Boundaries, rituals, democracy, all the inconveniences of being part of a group, rather than a free, solitary agent—these things have a value to our mental and physical health, to our sense of having a rich, fulfilling life. We may be able to get along without our imaginary friend, God, but we are finding out that life can be even more empty and angst-ridden if we try to live without each other, without community and society. There may come a day when we no longer have prisons—we may come to recognize that everyone is already in a prison, that criminals can be punished and isolated from society by the simple expedient of taking away their online connection.

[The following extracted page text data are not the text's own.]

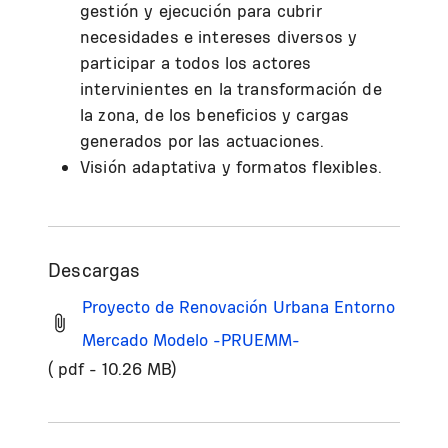
gestión y ejecución para cubrir
necesidades e intereses diversos y
participar a todos los actores
intervinientes en la transformación de
la zona, de los beneficios y cargas
generados por las actuaciones.
Visión adaptativa y formatos flexibles.
Descargas
Proyecto de Renovación Urbana Entorno
Mercado Modelo -PRUEMM-
( pdf - 10.26 MB)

This may seem rambling and generalizing, but I’m trying to make the point that the rhythms and patterns of community provide a substrate for the discrete pursuits of life—earning a living, raising a family, the arts, the sciences, politics, etc. We focus on these ‘goals’ of life and overlook the fact that life has a context within which all this goal-seeking behavior occurs—that there are moments between these activities—that our consciousness goes in and out of these discrete pursuits, but our awareness is confronted by an unbroken continuum of existence—and that overall ‘existence’, without substance, becomes a void that we fall into whenever we are not consciously busy with a particular aspect of our interest. No matter what our individual interests may be, we still need our overall lives to have texture and substance. Without experience outside of our online connections, life becomes disjointed, disconnected, and begins to lose value or meaning.

The human animal can adapt to many changes—but not to emptiness. It has been noted that a person left in a sensory-deprivation chamber will quickly be driven mad by a nervous system bereft of input. We are in danger of finding our global village trapped in an electronic isolation that will drive the whole world mad—we may find that civilization will ultimately be destroyed, not by fire or ice, but by our lust for convenience.